The Man Behind the Mask
Before gracing the late-night docket, Alejandro Felix Montiel had aspirations of becoming a sports journalist: he’s a formally trained journalist who attended the Carlos Septién García School of Journalism in Mexico City, and also went on to take additional classes in broadcasting, acting, directing, cinematography, screenwriting, voice-over work and dubbing. To say he knows how to do it all is an understatement.
His voice-over work landed him a credit as Kyle the Seagull in the Latin American version of “The SpongeBob Movie: Sponge Out of Water.” He also secured work on other Hollywood hits, including “Bumblebee,” “Deadpool 2,” and “Ninja Turtles 2: Out of the Shadows.”
As his resume shows, Montiel has always set himself apart with unfettered intrepidness and relentless work ethic. As he puts it, he’s someone who will ring any doorbell, knock on any door, or climb through any window to land an opportunity.
Early in his career, he identified YouTube’s growing potential as a democratizing force in the entertainment world, especially as it transformed into a monetized platform circa 2008. The video-sharing platform also appealed to him as it offered a level of independence that wasn’t possible in traditional media avenues. In conventional media jobs, like the ones he had in radio and journalism prior to “Nos Cayó La Noche,” Montiel always felt that his fate was easily decided by others—sometimes rather trivially. Instead, he wanted his destiny to be in his own capable hands.
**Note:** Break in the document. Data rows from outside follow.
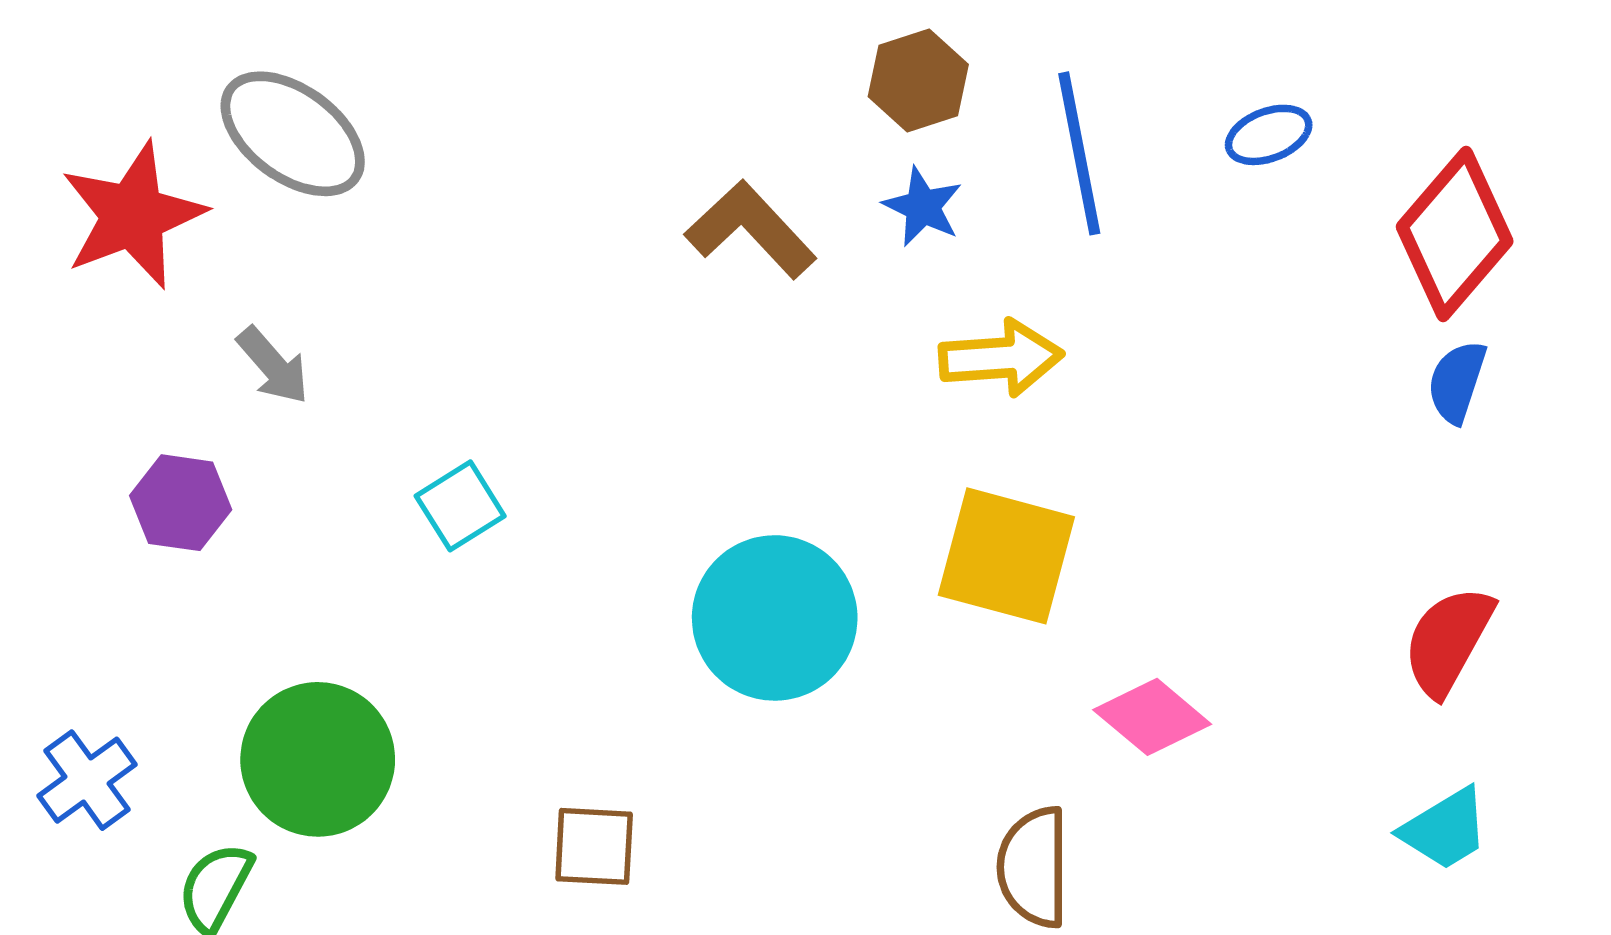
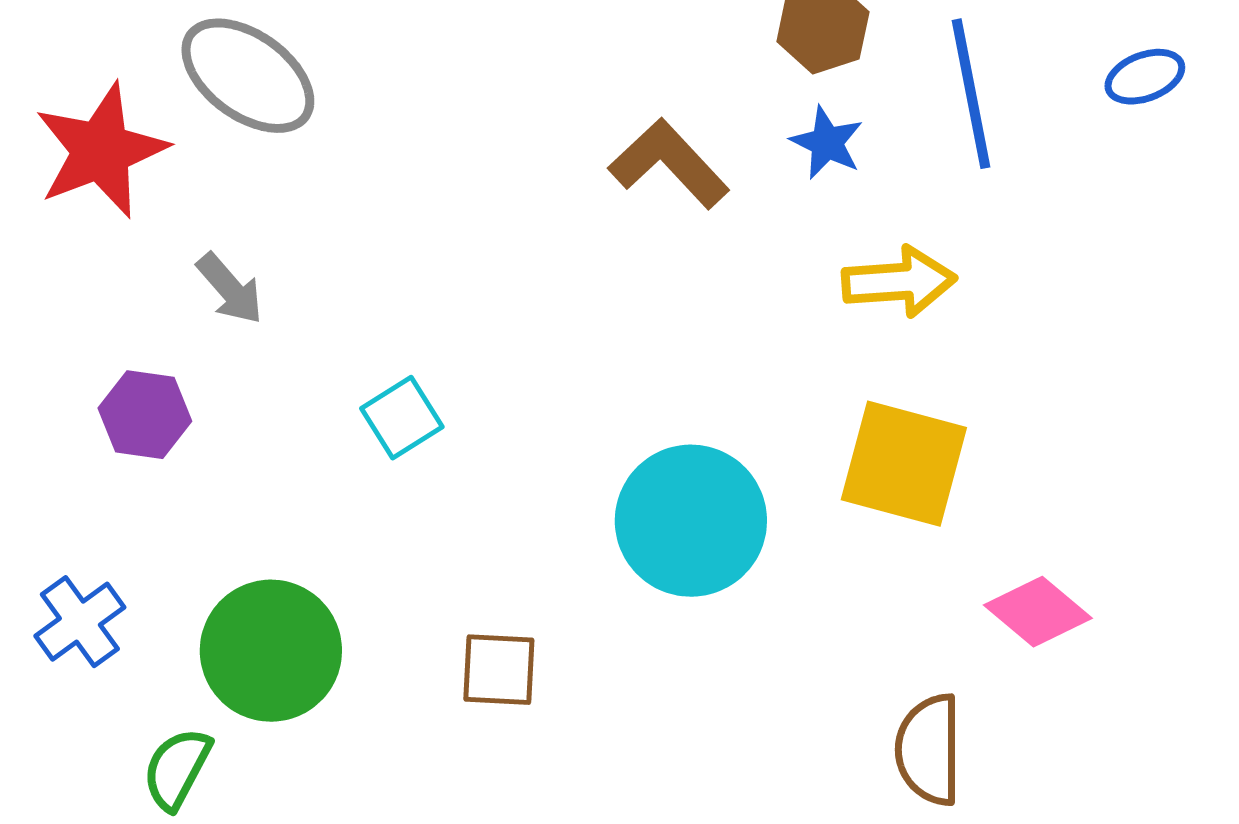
blue cross: (87, 780) -> (80, 622), moved
brown square: (594, 846) -> (499, 670), moved

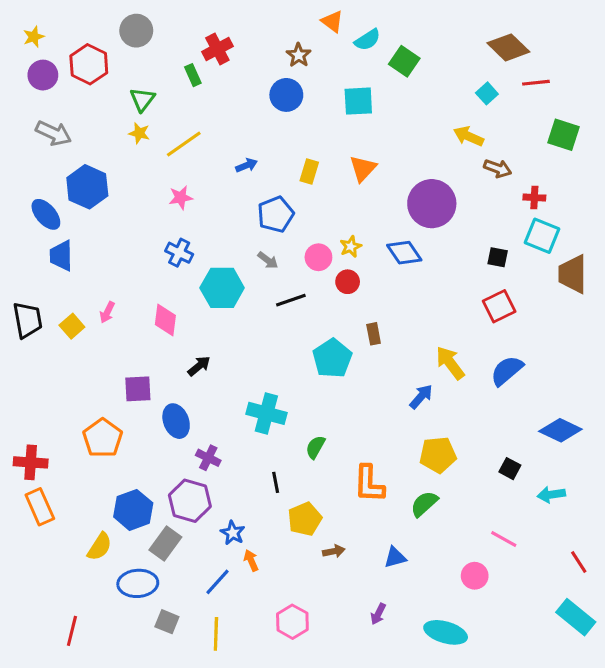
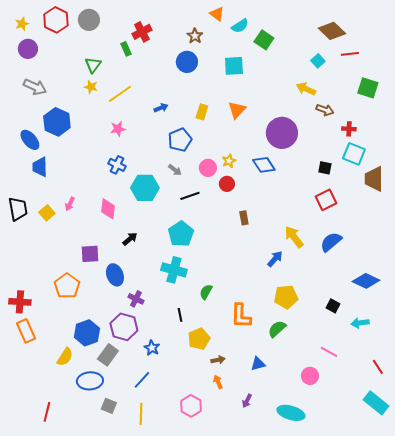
red hexagon: (89, 64) -> (56, 20), moved
cyan pentagon: (332, 358) -> (181, 234), moved
orange arrow: (251, 560) -> (218, 382), moved

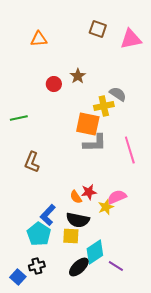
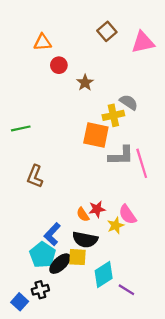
brown square: (98, 29) -> (107, 31), turned 30
red circle: (54, 84) -> (59, 65), moved
gray L-shape: (95, 143) -> (121, 156), moved
pink semicircle: (117, 197) -> (128, 215), turned -102
black ellipse: (79, 267) -> (60, 264), moved

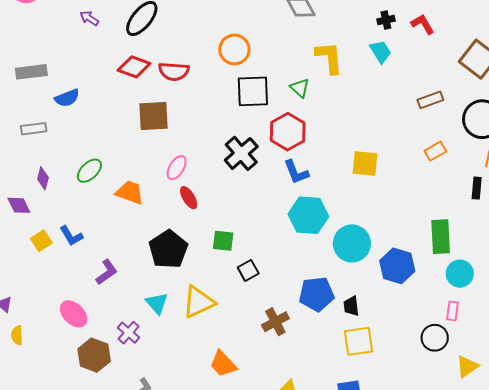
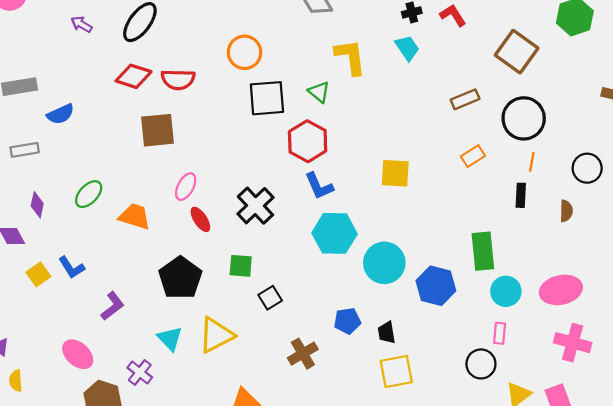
black cross: (241, 153) -> (255, 206), moved
blue pentagon: (317, 294) -> (347, 321), size x0.7

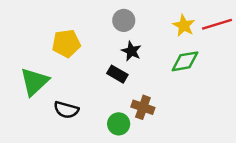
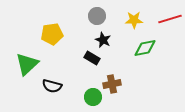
yellow star: (184, 26) -> (134, 20), moved, turned -30
brown cross: (143, 107) -> (112, 84), turned -30

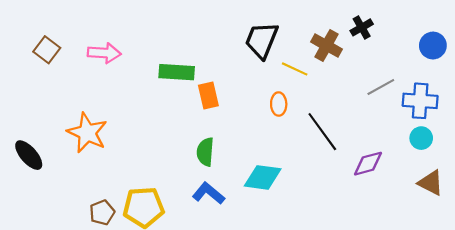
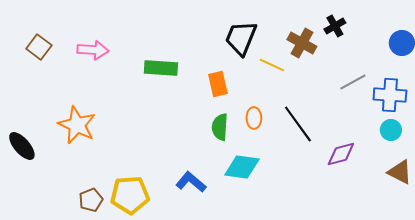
orange rectangle: (208, 96) -> (218, 84), moved
orange ellipse: (279, 104) -> (254, 118), moved
green semicircle: (205, 152) -> (220, 127), moved

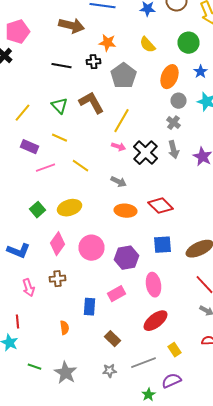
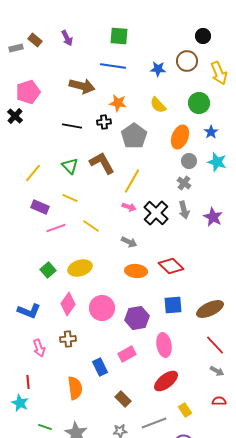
blue rectangle: (90, 307) -> (100, 367), turned -30
orange semicircle: (64, 328) -> (75, 388), size x1.6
Montiel hadn’t really charted a course before jumping head-first into the Youtube deep end, but that’s the path he recommends others take, too. “Don’t wait until an idea or a project is fully materialized,” he advises. His own rise, especially with the creation of El Escorpión Dorado, “was something casual, an accident, a one-shot thing.”
As El Escorpión Dorado, he’s had the pleasure of interviewing household names in Latin America like actor Jaime Camil, singer Pepe Aguilar, and soccer star Javier Chicharito Hernández, while also having the cachet to pull in A-list American stars like Will Smith and Drake Bell. His interview style was influenced by “Between Two Ferns” with Zach Galifianakis,’ and he suspected that Mexican audiences wanted to see local celebrities be interviewed in a similarly cheeky and irreverent style.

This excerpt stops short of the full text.